(Source data Opens)

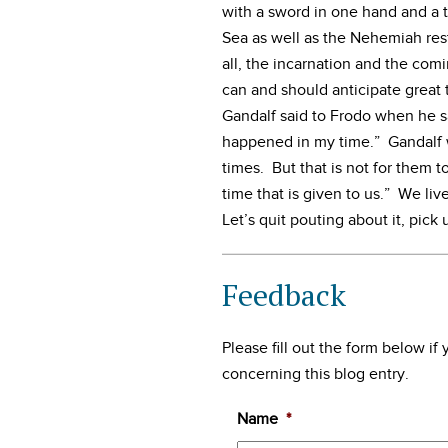
with a sword in one hand and a tr
Sea as well as the Nehemiah rest
all, the incarnation and the com
can and should anticipate grea
Gandalf said to Frodo when he sa
happened in my time.” Gandalf w
times. But that is not for them 
time that is given to us.” We liv
Let’s quit pouting about it, pick
Feedback
Please fill out the form below i
concerning this blog entry.
Name
*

(Source data Closes)

Task objective: The output has to match the data above line for line, except that pictures are dropped.

Expected output:
with a sword in one hand and a tr
Sea as well as the Nehemiah rest
all, the incarnation and the com
can and should anticipate grea
Gandalf said to Frodo when he sa
happened in my time.” Gandalf w
times. But that is not for them 
time that is given to us.” We liv
Let’s quit pouting about it, pick
Feedback
Please fill out the form below i
concerning this blog entry.
Name
*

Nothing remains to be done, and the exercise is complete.